PHA-Exchange> PHM and the 3x5 Initiative
claudio at hcmc.netnam.vn
claudio at hcmc.netnam.vn
Sun Jun 6 10:58:07 PDT 2004
SYMPOSIUM BY THE NGO FORUM FOR HEALTH
AND HIV/AIDS DEPARTMENT OF WHO
AT THE 57thWORLD HEALTH ASSEMBLY, GENEVA, MAY 2004.
MAKING THE DIFFERENCE
3/5 INITIATIVE AND CIVIL SOCIETYS RESPONSE
Statement made on behalf of the Peoples Health Movement by Thelma Narayan with
inputs from several PHM members
1. Introduction
Ø The Peoples Health Movement (PHM) is a mass movement present in around
100 countries. PHM was born out of a historic summit, the first Peoples Health
Assembly (PHA), an alternative to the World Health Assembly (WHA), held in
Bangladesh in December 2000, with over 1400 participants from 75 countries. It
has grown since then in strength and impact. The PHM goal is to re-establish
health and equitable development as high priorities in local, national and
international policy making, with primary health care as a strategy. The
Peoples Charter for Health, one of the largest consensus documents on health,
adopted at the PHA and subsequently translated into 44 languages, forms the
framework for action. PHM has an ongoing interaction with the World Health
Organization (WHO) emphasizing the need to focus on primary health care and
the determinants of health. Details of PHM activities can be obtained from the
website www.phmovement.org.
Ø PHM organized an International Health Forum (IHF) in Mumbai, India in
January 2004. This was attended by 750 participants from 50 countries. The
Mumbai Declaration articulates the PHM position on important current health
issues including HIV/AIDS. It was an opportunity to discuss and debate the
WHO 3x5 initiative on HIV/AIDS with senior WHO staff who participated in the
Forum.
Ø A large PHM meeting on Primary Health Care at the World Social Forum,
also in January 2004 in Mumbai, discussed the HIV / AIDS response as well.
Ø Subsequently PHM developed a draft Peoples Charter on HIV/AIDS as a
campaign document amplifying the voices of people and calling for immediate
action. This is being discussed by several groups worldwide before finalization
in May 2004. It will be launched at the International AIDS Conference in
Bangkok in July 2004.
Ø The PHM is joining with AIDS activists, combining our respective
strengths.
2. The PHM response to the 3 x 5 programme
Ø The PHM response to the 3 x 5 programme response is part of the ongoing
constructive, critical dialogue with WHO. WHOs policies and action are
critical to the health of people, particularly the social majority, the poor.

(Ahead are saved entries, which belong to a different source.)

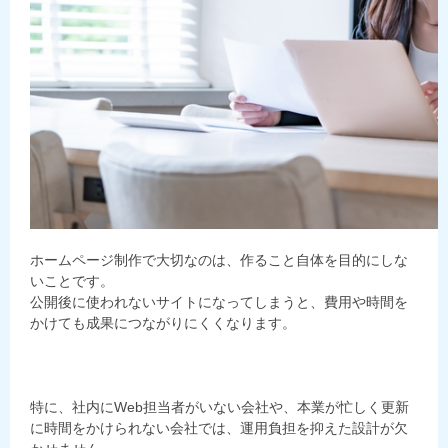
ホームページ制作で大切なのは、作ること自体を目的にしな
いことです。
公開後に使われないサイトになってしまうと、費用や時間を
かけても成果につながりにくくなります。
特に、社内にWeb担当者がいない会社や、本業が忙しく更新
に時間をかけられない会社では、運用負担を抑えた設計が欠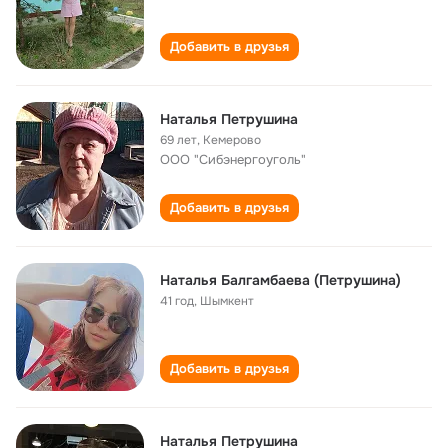
Добавить в друзья
Наталья Петрушина
69 лет
,
Кемерово
ООО "Сибэнергоуголь"
Добавить в друзья
Наталья Балгамбаева (Петрушина)
41 год
,
Шымкент
Добавить в друзья
Наталья Петрушина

In the past the impact has been both positive and negative. We are particularly
concerned about the distortion of primary health care and the increasing
influence of corporates in the policy agenda. Inadequate policies and poor
implementation have disastrous effects.
Ø PHM welcomes WHOs commitments to health as a justice issue. It
appreciates the fact that after a long gap it has rediscovered the value of
primary health care and health systems, as mentioned in the 3 x 5 documents,
and the World Health Report, 2003. However we note that the Director Generals
Speech at the 57th WHA did not mention them.
Ø PHM appreciates the core principles of 3x5 of urgency, equity and
sustainability, and is in agreement with the approach of learning by doing;
of decentralization with the country focus; partnership with civil society,
with the leadership role of the state.
Ø PHM looks forward to working in critical partnership with WHO. However
WHO needs to specify in greater detail how it plans to strengthen primary
health care, health systems and infrastructure with measurable, time bound
indicators of progress. We would also emphasise principles of self-reliance,
non-dependence on donors and social accountability. In order to fulfill the
Right to Health and Health Care WHO will need to ensure that vested interests
do not distort and overwhelm health systems and priorities.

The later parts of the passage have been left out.